Overlord
Bir Zanaatkar ve Pazarlık- 7
3
Bir cüce daha geldi. Bir rün ustasıydı. Bu şehirde
kendilerine rün ustası diyen çok az kişi vardı ve o da onlardan biriydi.
Büyücü Kral, Gondo’ya bir şey vermişti ve o da tanıdığı tüm rün ustalarına
dağıtmıştı. Sonuçlar muazzamdı. Belirlenen saatten önce bile dokuz on tane rün
ustası, çoktan atölyesine yaklaşmıştı. Gerisinin de erken geleceğine şüphe
yoktu.
“Buraya!”
“Oh!
Gondo! Geliyorum!”
Yürüyen Cücelerin hepsinin yüzünde heyecanlı bir ifade
vardı.
“Pekâlâ,
şimdi anlaştığımız şeyi ver bakalım!”
Bu sözler şimdiye kadar kaç kez tekrar edilmişti? Gondo
bunu itici bulmuştu, ama bunu bir iş olarak düşünerek mantığa oturtmıştı ve
Cüceye, diğer herkese verdiği cevabın aynısını verdi:
“Büyücü
Kral’ın hepinize
bir şey söyleyecek. Ardından alacaksınız.”
“Ne?”
“Söylemiştim,
değil mii? Hani şu ufak şişeyi vermeden evvel. Majestelerinin söyleyeceği bir
şey var ve onu sonuna kadar dinleyeceksiniz, ardından da büyük şişeyi alacaksınız.”
“Ha?
Bu kulağa biraz tanıdık geliyor...”
“Pekâlâ,
eğer anladıysanız o zaman şuraya oturun.”
“Umu...
Ayrıca, ah, Gondo. O konuda...”
Gondo daha duymadan neyin geldiğini anlamıştı. Gelen
bütün ustalar aynı şeyi söylemişti.
“Majesteleri
dışında kimsede öyle bir şarap yok. Anladın mı? Öyle bir şarabın yalnızca bu
ülkede bulunabileceğini anlıyor musun?”
“Mm,
hıhı. Haklısın. O tat, ağzında tıpkı neşe gibi yayılıyor... Boğazına iniyor ve
ciğerini yakıyor...”
“Mm,
hıhı. “Pekâlâ,
eğer anladıysanız o zaman şuraya oturun.”

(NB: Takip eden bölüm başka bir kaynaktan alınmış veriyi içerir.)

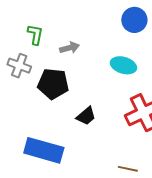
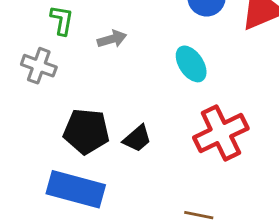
cyan ellipse: (123, 65) -> (191, 64), turned 40
black pentagon: (53, 84) -> (86, 131), moved

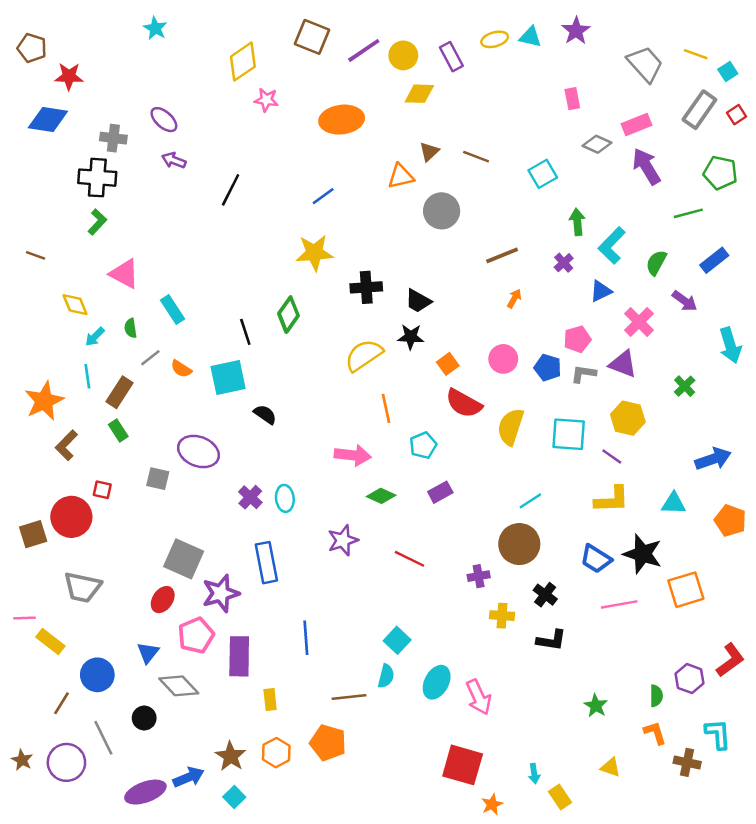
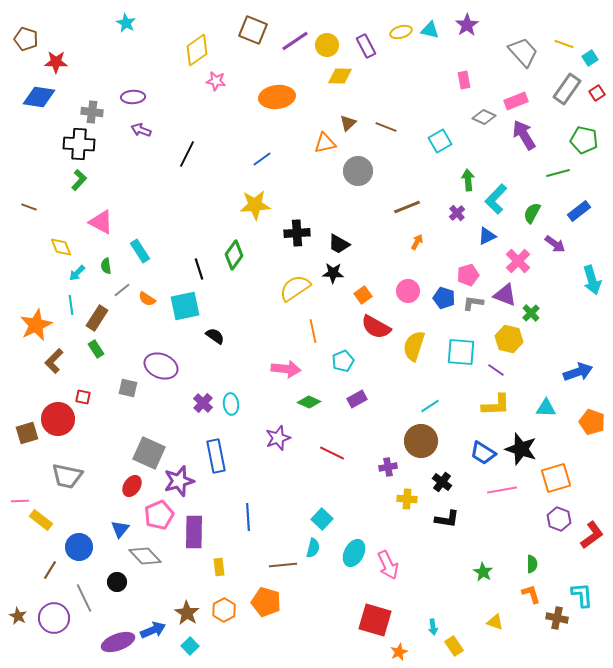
purple ellipse: (164, 120) -> (133, 97), turned -45
green cross: (685, 386) -> (531, 313), moved
purple hexagon: (690, 679) -> (559, 519), moved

Gondo, tatlılar hâyâl eden demiriciyi düzgün bir yere
ittirdi.
“Hadi
ama, yapma böyle. Daha evvel tattın, değil mi? Nasıl hissettiğimi anlıyorsun,
değil mi?”
“Hiç
dokunmadım. İçmeyi pek sevmem.”
“Ah,
ne yazık! Gondo, hayatın güzelliklerini kaçırıyorsun!”
“Tamam,
tamam, hadi çabuk ol da otur artık. Şu heriflere bak, kafayı bulmuşlar, gidip
onlarla konuşmalısın.”
“Ohhh!
Gerçekten mi?!”
Aniden koşmaya başlayan heyecanlı demirci, bir anda
durdu. Ardından Gondo’ya
doğru döndü. Bir sürü demirci böyle yapmıştı.
“Baksana
Gondo.”
“Sorun
yok. Beni boş ver.”
“Gerçekten
mi? Ama...”
“Sorun
yok. Bu yüzden...”
“...Anlıyorum.
Ancak hatırlaman gereken bir şey var. Ne zaman yardıma ihtiyacın olursa yanıma
gelebilirsin.”
Bunu söyledikten sonra demirci, diğerleriyle oturmaya
gitti. Ardından neşeyle alkollü sohbete katıldı.

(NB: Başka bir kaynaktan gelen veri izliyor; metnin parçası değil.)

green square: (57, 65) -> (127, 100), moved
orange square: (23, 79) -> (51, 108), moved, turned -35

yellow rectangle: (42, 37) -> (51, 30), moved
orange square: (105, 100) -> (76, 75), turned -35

Gondo iç çekti, kalbi biraz ağrıyordu.
Büyücü Kral Ainz Ooal Gown, Gondo’ya bir eşya kullanarak rün
ustalarını toplaması için bir emir vermişti.
O eşya da şaraptı.
Gondo içmiyordu, ama hiçbir Cüce, leziz şarabın lezzetine
dayanamazdı. Bu yüzden damaklarını, egzotik alkolün ufak bir kısmıyla
ıslattıktan ve onlara daha sonrası için büyük bir şişenin sözünü verdikten sonra,
ustaların yarısını falan toplayabilmelilerdi. Büyücü Kral böyle yapmasını
söylemişti. Ancak—
Buradaki tüm koltukların dolması gerekiyordu.
Gondo yeniden iç çekti. Şahsen konuşacak olursa, onları
böyle ucuz numaralarla toplamak istemiyordu. Onun yerine bir zanaatkâr olarak
gururlarını alevlendirmek ve onları gaza getirmek istiyordu.
Bu daha çok Gondo’nun bencil dileğiydi.
Büyücü Kral, demircileri toplamak için en çabuk ve en
etkili yöntemi kullanmıştı. Gururlarını kullanarak onları bir araya getirmek,
şu an çok değerli olan zamanlarını boşa harcardı.
Rün ustalarının işi yaştı. Onların ve atalarının var
olduklarının kanıtlarını kaybetmişlerdi ve önlerinde olan tek şey karanlıktı.
Negatifliğe batmış hâldeyken kendilerinden umudu kesmelerine şaşılmamalıydı.
Kendilerine rün ustası diyen ve zanââtlerini yapan çok az Cüce vardı. Çoğu iş
yerlerini kapatmıştı ve yalnızca umutsuz, hayâlsiz bir hayat yaşıyoralrdı.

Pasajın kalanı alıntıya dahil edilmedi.